• _EXERCISE AIM_
Copy out all lines in the data below containing the string "Denia".

• _DATA_
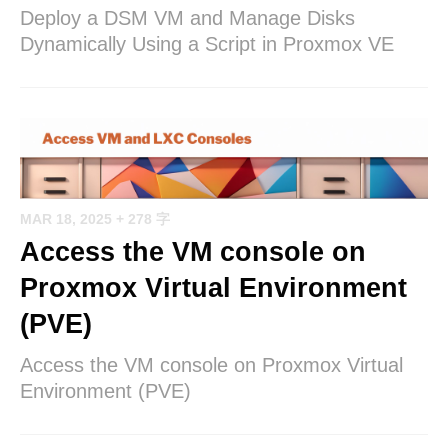
Deploy a DSM VM and Manage Disks
Dynamically Using a Script in Proxmox VE
MAR 18, 2025
+ 278 字
Access the VM console on
Proxmox Virtual Environment
(PVE)
Access the VM console on Proxmox Virtual
Environment (PVE)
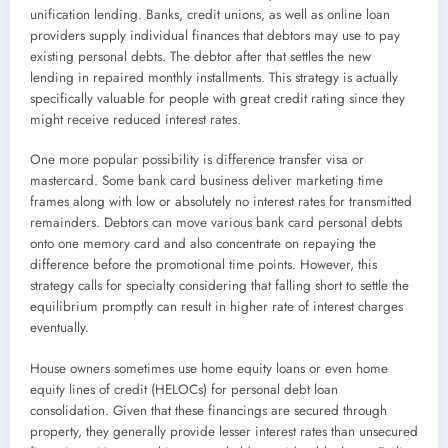
unification lending. Banks, credit unions, as well as online loan
providers supply individual finances that debtors may use to pay
existing personal debts. The debtor after that settles the new
lending in repaired monthly installments. This strategy is actually
specifically valuable for people with great credit rating since they
might receive reduced interest rates.
One more popular possibility is difference transfer visa or
mastercard. Some bank card business deliver marketing time
frames along with low or absolutely no interest rates for transmitted
remainders. Debtors can move various bank card personal debts
onto one memory card and also concentrate on repaying the
difference before the promotional time points. However, this
strategy calls for specialty considering that falling short to settle the
equilibrium promptly can result in higher rate of interest charges
eventually.
House owners sometimes use home equity loans or even home
equity lines of credit (HELOCs) for personal debt loan
consolidation. Given that these financings are secured through
property, they generally provide lesser interest rates than unsecured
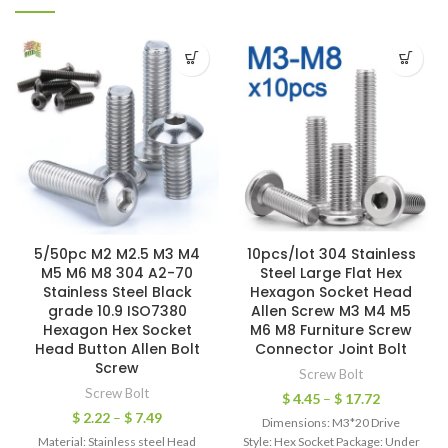
5/50pc M2 M2.5 M3 M4
10pcs/lot 304 Stainless
M5 M6 M8 304 A2-70
Steel Large Flat Hex
Stainless Steel Black
Hexagon Socket Head
grade 10.9 ISO7380
Allen Screw M3 M4 M5
Hexagon Hex Socket
M6 M8 Furniture Screw
Head Button Allen Bolt
Connector Joint Bolt
Screw
Screw Bolt
Screw Bolt
$
4.45
–
$
17.72
$
2.22
–
$
7.49
Dimensions: M3*20 Drive
Material: Stainless steel Head
Style: Hex Socket Package: Under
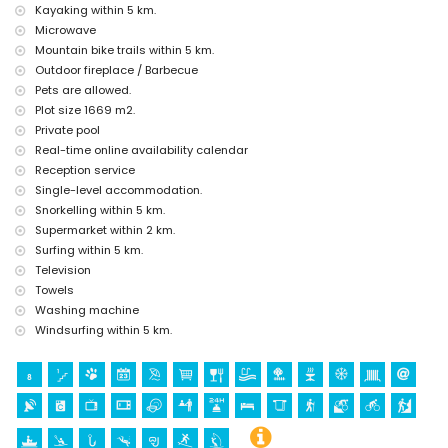
Kayaking within 5 km.
kilometres of the house)
Microwave
Sights and culture in Jávea, Costa Blanca
Mountain bike trails within 5 km.
museum (Histórico de Jávea, Jávea), church (Virgen de Loreto, Puerto,
Outdoor fireplace / Barbecue
Jávea), ruins (Molinos de Viento, Jávea), monument (Pueblo de Jávea,
Pets are allowed.
Jávea), architectural building (Pueblo de Jávea, Jávea), historic place
Plot size 1669 m2.
(Pueblo de Jávea and Jávea) (within 5 kilometres from the
Private pool
accommodation)
Real-time online availability calendar
castle (Portal de la Vila and Denia) (within 10 kilometres from the
accommodation)
Reception service
Single-level accommodation.
Sports
Snorkelling within 5 km.
hiking, mountain biking, cycling, climbing, canoeing, kayaking, fishing,
Supermarket within 2 km.
diving, snorkelling, surfing and windsurfing (within 5 kilometres of the
Surfing within 5 km.
villa)
Television
tennis, golf (La Sella, Denia), horse riding and waterskiing (within 10
Towels
kilometres of the villa)
Washing machine
Windsurfing within 5 km.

• _RESPONSE AREA_
castle (Portal de la Vila and Denia) (within 10 kilometres from the
tennis, golf (La Sella, Denia), horse riding and waterskiing (within 10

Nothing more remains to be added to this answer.